## Task statement
Look through the data below. Collect every line where the word "button" occurs.

## Task inputs
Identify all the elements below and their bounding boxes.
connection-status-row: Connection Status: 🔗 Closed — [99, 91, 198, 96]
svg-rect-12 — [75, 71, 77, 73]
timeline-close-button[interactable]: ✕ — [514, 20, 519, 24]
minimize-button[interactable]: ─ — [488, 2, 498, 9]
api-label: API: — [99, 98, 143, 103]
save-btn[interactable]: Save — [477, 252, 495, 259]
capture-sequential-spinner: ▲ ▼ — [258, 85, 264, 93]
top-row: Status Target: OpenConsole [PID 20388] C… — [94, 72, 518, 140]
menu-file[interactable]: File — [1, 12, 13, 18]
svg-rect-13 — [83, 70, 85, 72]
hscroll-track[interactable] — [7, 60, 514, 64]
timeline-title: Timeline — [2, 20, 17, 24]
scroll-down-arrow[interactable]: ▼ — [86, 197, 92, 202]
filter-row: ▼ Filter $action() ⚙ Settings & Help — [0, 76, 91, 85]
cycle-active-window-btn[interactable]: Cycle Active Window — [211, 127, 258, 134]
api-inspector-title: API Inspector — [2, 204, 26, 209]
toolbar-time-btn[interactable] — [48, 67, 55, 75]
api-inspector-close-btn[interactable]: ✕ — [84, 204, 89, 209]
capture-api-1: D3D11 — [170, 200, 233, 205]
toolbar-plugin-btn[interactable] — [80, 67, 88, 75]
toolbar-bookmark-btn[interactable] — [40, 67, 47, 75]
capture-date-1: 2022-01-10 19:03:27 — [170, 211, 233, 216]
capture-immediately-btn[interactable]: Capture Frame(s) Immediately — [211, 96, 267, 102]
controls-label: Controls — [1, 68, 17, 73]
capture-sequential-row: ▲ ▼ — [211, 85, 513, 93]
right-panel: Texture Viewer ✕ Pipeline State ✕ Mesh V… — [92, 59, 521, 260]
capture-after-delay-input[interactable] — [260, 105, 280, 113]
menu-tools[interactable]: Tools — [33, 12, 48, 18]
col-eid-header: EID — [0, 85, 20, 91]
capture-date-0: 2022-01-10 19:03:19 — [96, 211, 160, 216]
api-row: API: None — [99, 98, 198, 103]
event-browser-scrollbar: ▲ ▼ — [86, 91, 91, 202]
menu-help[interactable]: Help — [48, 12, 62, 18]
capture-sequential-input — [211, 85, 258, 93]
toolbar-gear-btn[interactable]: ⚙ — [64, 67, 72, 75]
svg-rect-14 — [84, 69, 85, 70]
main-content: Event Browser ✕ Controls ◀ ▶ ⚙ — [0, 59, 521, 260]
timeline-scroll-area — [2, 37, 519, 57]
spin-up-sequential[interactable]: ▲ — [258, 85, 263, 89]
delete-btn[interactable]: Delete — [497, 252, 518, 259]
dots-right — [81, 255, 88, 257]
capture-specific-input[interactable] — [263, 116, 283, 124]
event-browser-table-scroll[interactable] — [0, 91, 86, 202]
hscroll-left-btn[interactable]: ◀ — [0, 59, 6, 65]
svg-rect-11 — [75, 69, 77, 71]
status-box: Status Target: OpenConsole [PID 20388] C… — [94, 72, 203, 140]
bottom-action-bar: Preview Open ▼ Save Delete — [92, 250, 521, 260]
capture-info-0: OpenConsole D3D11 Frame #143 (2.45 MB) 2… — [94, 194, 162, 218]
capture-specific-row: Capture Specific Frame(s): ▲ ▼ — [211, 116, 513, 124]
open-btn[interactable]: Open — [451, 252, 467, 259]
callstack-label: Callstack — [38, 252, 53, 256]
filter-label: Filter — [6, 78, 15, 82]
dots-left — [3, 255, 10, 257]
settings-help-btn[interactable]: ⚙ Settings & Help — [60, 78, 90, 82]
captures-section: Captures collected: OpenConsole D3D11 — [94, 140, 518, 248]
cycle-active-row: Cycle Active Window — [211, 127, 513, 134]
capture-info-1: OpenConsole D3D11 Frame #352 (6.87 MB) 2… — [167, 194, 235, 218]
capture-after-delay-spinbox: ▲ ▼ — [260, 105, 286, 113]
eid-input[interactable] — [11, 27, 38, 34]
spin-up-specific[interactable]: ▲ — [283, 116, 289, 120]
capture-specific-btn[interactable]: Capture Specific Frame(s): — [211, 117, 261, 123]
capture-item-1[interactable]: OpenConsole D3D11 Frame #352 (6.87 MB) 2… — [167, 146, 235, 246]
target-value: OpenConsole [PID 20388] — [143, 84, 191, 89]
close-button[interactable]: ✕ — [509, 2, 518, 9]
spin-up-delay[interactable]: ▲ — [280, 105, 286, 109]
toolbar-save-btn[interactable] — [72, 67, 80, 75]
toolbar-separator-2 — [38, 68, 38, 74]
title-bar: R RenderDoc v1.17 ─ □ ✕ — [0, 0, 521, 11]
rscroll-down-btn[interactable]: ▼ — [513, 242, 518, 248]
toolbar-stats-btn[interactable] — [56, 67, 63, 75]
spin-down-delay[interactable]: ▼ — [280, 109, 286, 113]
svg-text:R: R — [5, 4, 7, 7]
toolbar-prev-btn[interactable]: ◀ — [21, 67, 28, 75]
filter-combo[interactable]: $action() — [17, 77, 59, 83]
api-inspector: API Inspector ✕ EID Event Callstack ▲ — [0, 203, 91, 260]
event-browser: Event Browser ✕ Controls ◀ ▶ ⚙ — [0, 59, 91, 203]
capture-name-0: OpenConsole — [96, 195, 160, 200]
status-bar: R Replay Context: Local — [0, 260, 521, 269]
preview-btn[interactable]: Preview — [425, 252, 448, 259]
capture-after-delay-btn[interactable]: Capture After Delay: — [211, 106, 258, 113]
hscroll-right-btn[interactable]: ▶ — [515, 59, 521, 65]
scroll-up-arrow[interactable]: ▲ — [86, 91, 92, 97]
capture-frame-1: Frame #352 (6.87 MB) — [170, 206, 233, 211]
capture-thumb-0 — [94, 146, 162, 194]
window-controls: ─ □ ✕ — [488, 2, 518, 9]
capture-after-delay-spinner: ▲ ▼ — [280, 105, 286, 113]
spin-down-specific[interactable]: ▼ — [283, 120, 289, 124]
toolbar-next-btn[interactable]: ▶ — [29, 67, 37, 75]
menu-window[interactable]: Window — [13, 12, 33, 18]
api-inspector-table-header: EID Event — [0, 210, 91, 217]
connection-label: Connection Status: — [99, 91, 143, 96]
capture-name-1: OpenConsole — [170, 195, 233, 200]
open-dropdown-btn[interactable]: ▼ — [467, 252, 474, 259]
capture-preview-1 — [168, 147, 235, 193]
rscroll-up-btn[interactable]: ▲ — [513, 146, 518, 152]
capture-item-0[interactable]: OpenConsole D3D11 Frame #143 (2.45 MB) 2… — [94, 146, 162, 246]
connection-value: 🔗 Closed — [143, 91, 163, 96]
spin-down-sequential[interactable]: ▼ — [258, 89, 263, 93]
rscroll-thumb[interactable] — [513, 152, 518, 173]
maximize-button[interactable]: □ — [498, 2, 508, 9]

## Solution to this task
timeline-close-button[interactable]: ✕ — [514, 20, 519, 24]
minimize-button[interactable]: ─ — [488, 2, 498, 9]
close-button[interactable]: ✕ — [509, 2, 518, 9]
maximize-button[interactable]: □ — [498, 2, 508, 9]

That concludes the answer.